MATERIAL SHOWN:
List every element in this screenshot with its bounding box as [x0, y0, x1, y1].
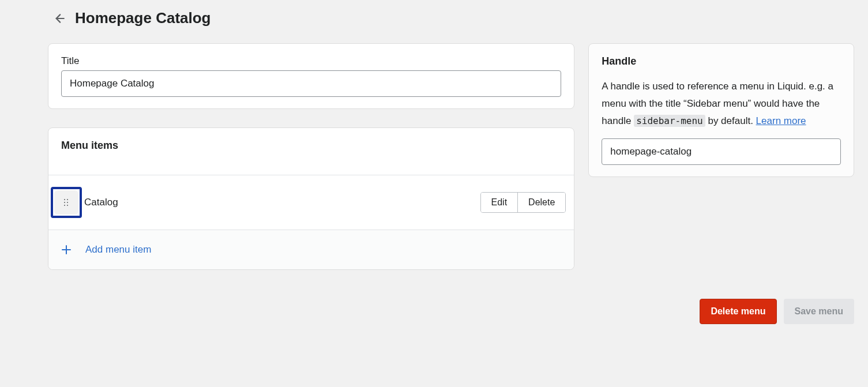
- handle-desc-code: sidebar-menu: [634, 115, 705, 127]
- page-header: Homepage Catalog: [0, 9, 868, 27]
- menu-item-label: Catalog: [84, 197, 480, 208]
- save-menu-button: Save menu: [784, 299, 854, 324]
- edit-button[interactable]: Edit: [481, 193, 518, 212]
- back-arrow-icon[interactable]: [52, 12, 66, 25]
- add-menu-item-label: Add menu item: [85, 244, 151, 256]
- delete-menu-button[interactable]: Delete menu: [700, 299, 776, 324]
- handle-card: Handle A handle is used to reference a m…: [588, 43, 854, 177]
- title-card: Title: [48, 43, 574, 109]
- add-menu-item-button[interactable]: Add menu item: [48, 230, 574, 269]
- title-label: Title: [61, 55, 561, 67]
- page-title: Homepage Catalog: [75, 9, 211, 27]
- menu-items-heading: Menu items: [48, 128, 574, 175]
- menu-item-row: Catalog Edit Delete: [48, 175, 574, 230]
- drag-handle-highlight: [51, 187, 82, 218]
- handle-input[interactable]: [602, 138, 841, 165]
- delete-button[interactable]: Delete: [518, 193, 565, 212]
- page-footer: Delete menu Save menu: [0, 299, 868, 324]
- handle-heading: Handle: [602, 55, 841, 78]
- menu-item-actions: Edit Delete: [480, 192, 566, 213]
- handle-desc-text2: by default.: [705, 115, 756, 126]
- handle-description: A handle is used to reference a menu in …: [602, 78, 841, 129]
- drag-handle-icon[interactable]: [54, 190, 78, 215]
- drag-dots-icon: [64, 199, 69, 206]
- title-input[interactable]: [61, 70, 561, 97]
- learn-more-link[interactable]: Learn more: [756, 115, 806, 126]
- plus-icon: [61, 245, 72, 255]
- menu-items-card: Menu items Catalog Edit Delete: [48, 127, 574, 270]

EXERCISE:
Restate the whole listing exactly as written, minus the pictures.

ANSWER:
List every element in this screenshot with its bounding box as [x0, y0, x1, y1].
- handle-desc-code: sidebar-menu: [634, 115, 705, 127]
- page-header: Homepage Catalog: [0, 9, 868, 27]
- menu-item-label: Catalog: [84, 197, 480, 208]
- save-menu-button: Save menu: [784, 299, 854, 324]
- edit-button[interactable]: Edit: [481, 193, 518, 212]
- back-arrow-icon[interactable]: [52, 12, 66, 25]
- add-menu-item-label: Add menu item: [85, 244, 151, 256]
- delete-menu-button[interactable]: Delete menu: [700, 299, 776, 324]
- handle-card: Handle A handle is used to reference a m…: [588, 43, 854, 177]
- title-card: Title: [48, 43, 574, 109]
- add-menu-item-button[interactable]: Add menu item: [48, 230, 574, 269]
- title-label: Title: [61, 55, 561, 67]
- page-title: Homepage Catalog: [75, 9, 211, 27]
- menu-items-heading: Menu items: [48, 128, 574, 175]
- menu-item-row: Catalog Edit Delete: [48, 175, 574, 230]
- drag-handle-highlight: [51, 187, 82, 218]
- handle-input[interactable]: [602, 138, 841, 165]
- delete-button[interactable]: Delete: [518, 193, 565, 212]
- page-footer: Delete menu Save menu: [0, 299, 868, 324]
- handle-heading: Handle: [602, 55, 841, 78]
- menu-item-actions: Edit Delete: [480, 192, 566, 213]
- handle-desc-text2: by default.: [705, 115, 756, 126]
- handle-description: A handle is used to reference a menu in …: [602, 78, 841, 129]
- drag-handle-icon[interactable]: [54, 190, 78, 215]
- drag-dots-icon: [64, 199, 69, 206]
- title-input[interactable]: [61, 70, 561, 97]
- learn-more-link[interactable]: Learn more: [756, 115, 806, 126]
- plus-icon: [61, 245, 72, 255]
- menu-items-card: Menu items Catalog Edit Delete: [48, 127, 574, 270]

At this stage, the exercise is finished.